A inizio aprile un Decreto Ministeriale del Ministero della Salute ha aggiunto Rieti all’elenco dei centri per il frazionamento e la produzione di emoderivati autorizzati alla stipula di convenzioni con le regioni, con la formula del cosiddetto contract manufacturing.
Sotto la guida di Massimiliano Barberis, lo stabilimento di Rieti vedrà nei prossimi anni un’ulteriore espansione della capacità produttiva. Pienamente approvato per l’esportazione verso i principali mercati mondiali, incluso quindi anche quello americano, può essere considerato una delle più importanti realtà produttive biotech italiane.
Nello stabilimento di Pisa è invece concentrata la produzione di albumina umana, successiva al frazionamento che viene effettuato in impianti come quelli di Rieti. Qui vengono espletate le fasi di riempimento sterile e inattivazione virale. Ai due siti produttivi, si aggiunge la sede di Roma, cui fanno riferimento le strutture commerciali e tutte le funzioni di supporto.
“La nascita di Baxalta permette a tutta l’organizzazione una ancor maggiore focalizzazione su innovazione e terapie d’avanguardia per le patologie rare su cui ci siamo specializzati”, commenta Fabio Andreola, alla guida della filiale italiana di Baxalta.

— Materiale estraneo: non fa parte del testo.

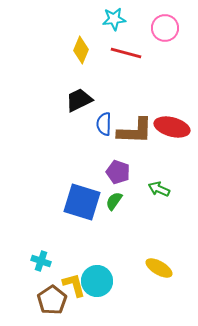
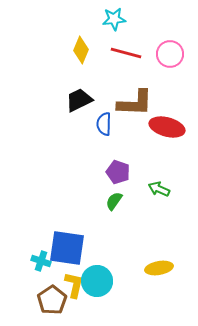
pink circle: moved 5 px right, 26 px down
red ellipse: moved 5 px left
brown L-shape: moved 28 px up
blue square: moved 15 px left, 46 px down; rotated 9 degrees counterclockwise
yellow ellipse: rotated 40 degrees counterclockwise
yellow L-shape: rotated 28 degrees clockwise
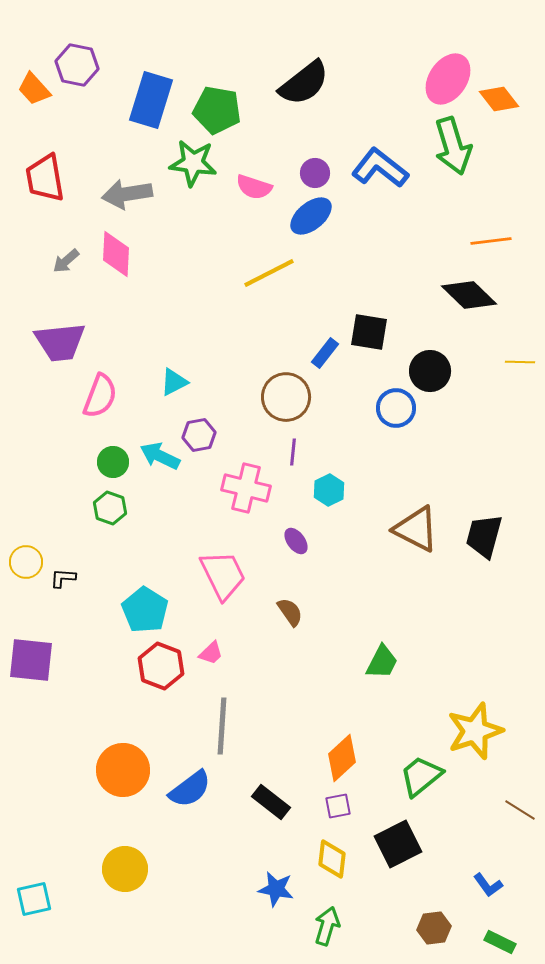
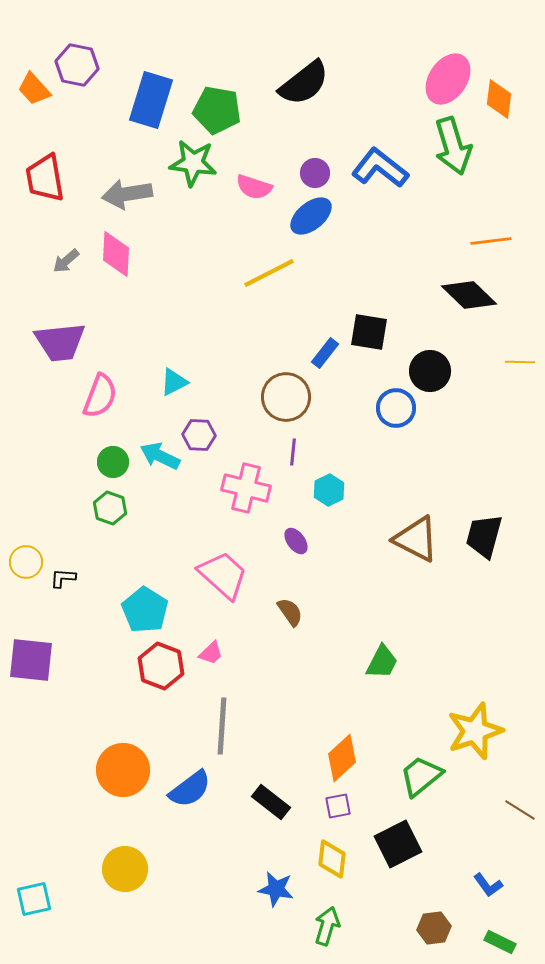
orange diamond at (499, 99): rotated 45 degrees clockwise
purple hexagon at (199, 435): rotated 12 degrees clockwise
brown triangle at (416, 529): moved 10 px down
pink trapezoid at (223, 575): rotated 22 degrees counterclockwise
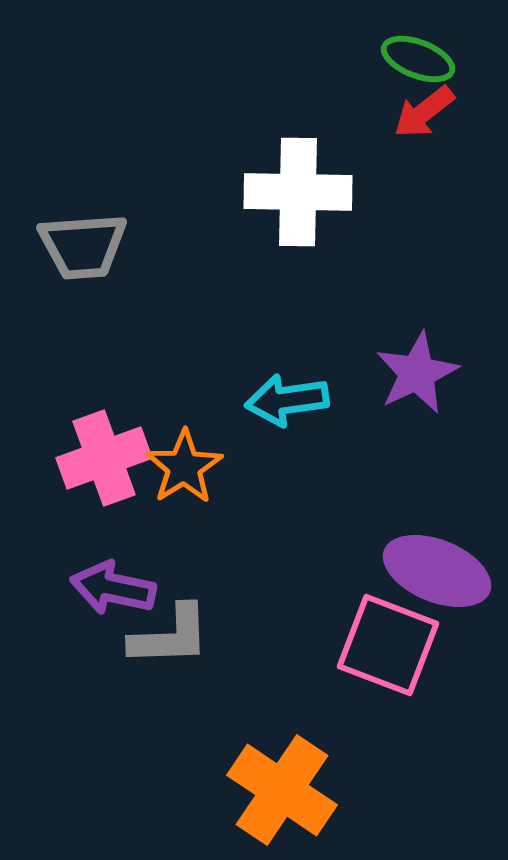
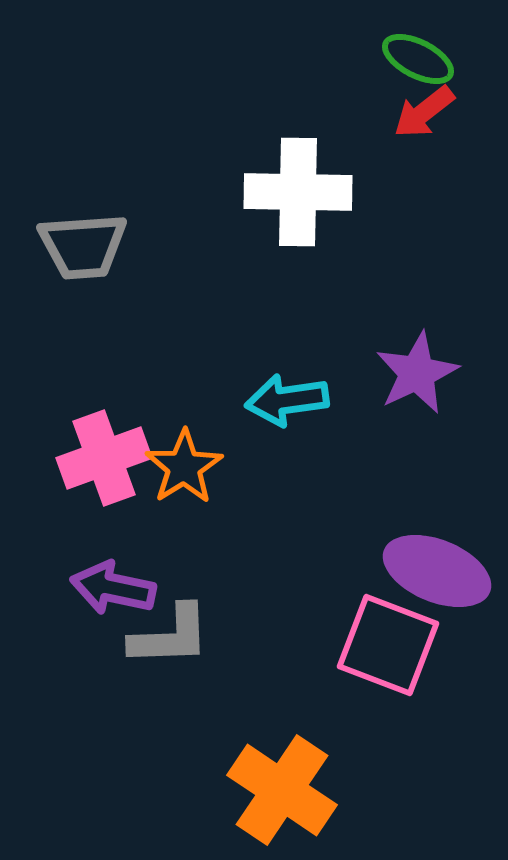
green ellipse: rotated 6 degrees clockwise
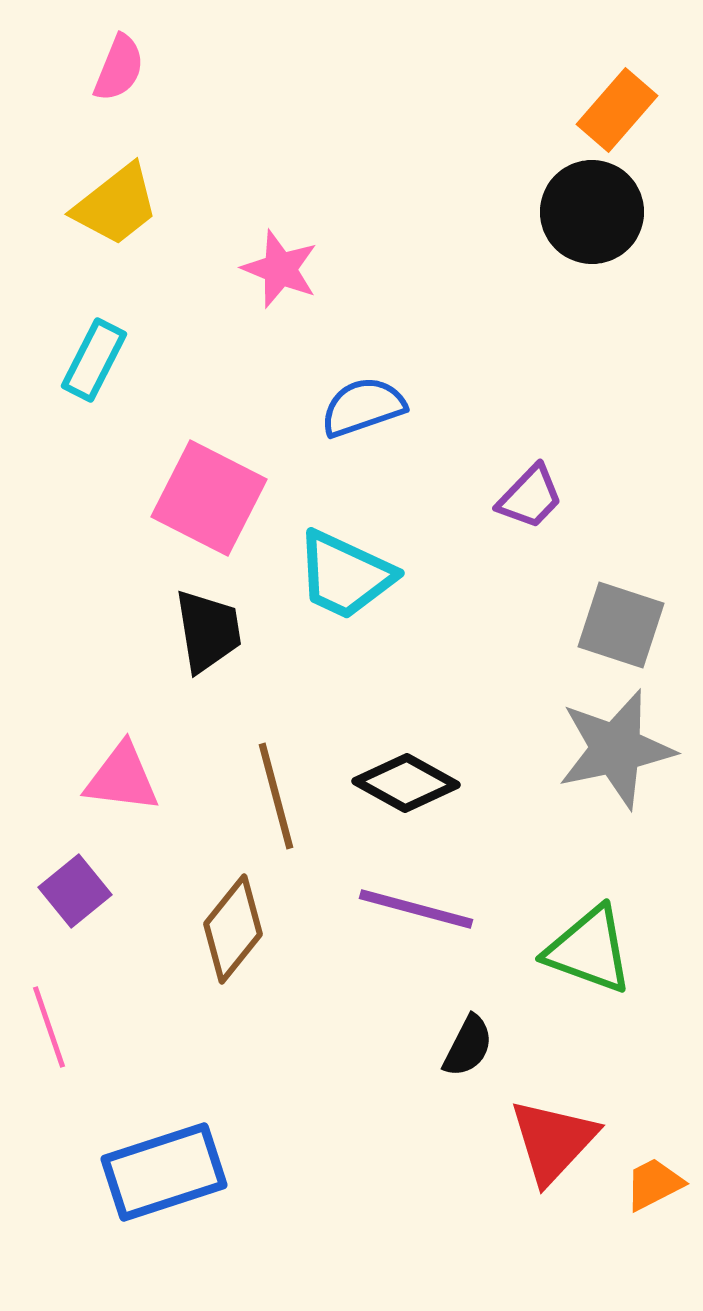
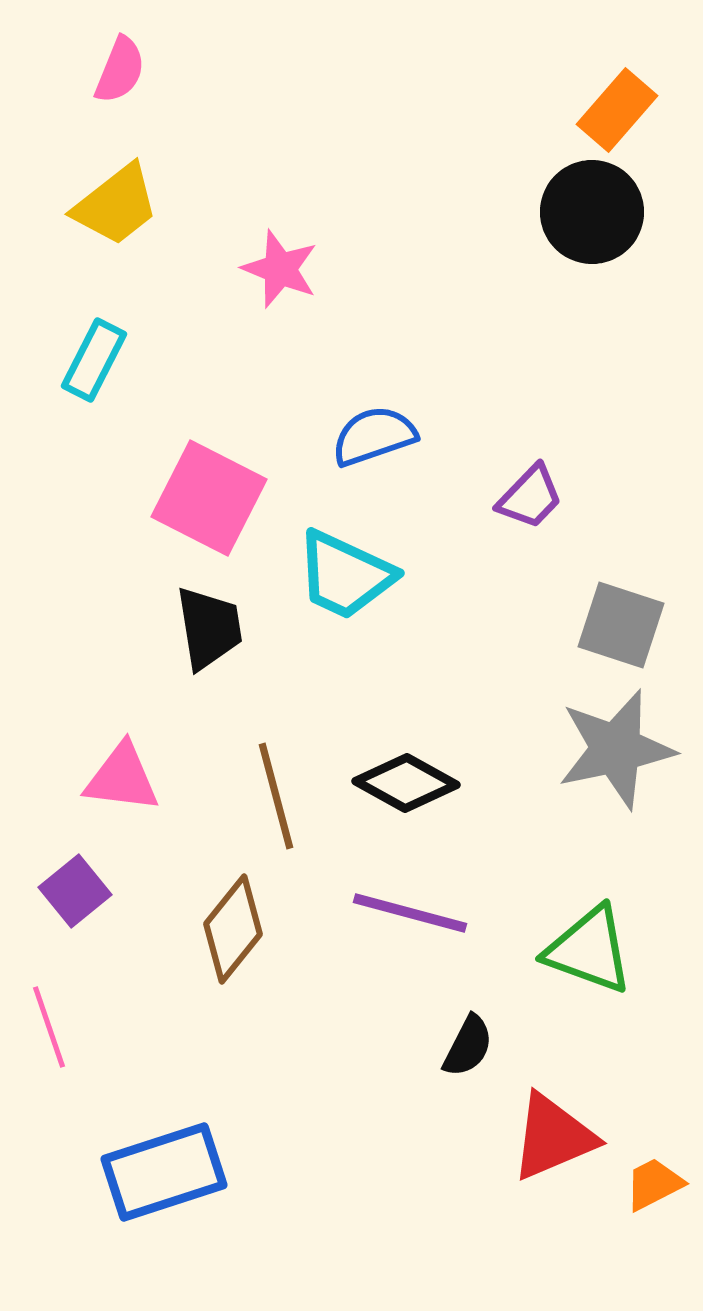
pink semicircle: moved 1 px right, 2 px down
blue semicircle: moved 11 px right, 29 px down
black trapezoid: moved 1 px right, 3 px up
purple line: moved 6 px left, 4 px down
red triangle: moved 4 px up; rotated 24 degrees clockwise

Di recente Baxalta ha acquisito la divisione oncologica di Sigma Tau, che ha completato, in modo complementare, l’offerta sui tre pilastri di ematologia, immunologia e oncologia. Baxalta Incorporated – spin off indipendente di Baxter International Inc. – è il nuovo gruppo biofarmaceutico da 6 miliardi dollari, leader a livello globale nello sviluppo di terapie per malattie rare e condizioni patologiche in ematologia, oncologia ed immunologia. Andreola è stato negli ultimi anni a capo della business unit BioScience di Baxter Italia. Laureato in Economia e Commercio, ha avuto precedenti esperienze professionali in Italia e all’estero in Johnson&Johnson e Novo Nordisk. In Baxalta, oltre a guidare la filiale italiana, manterrà la responsabilità della divisione Hematology.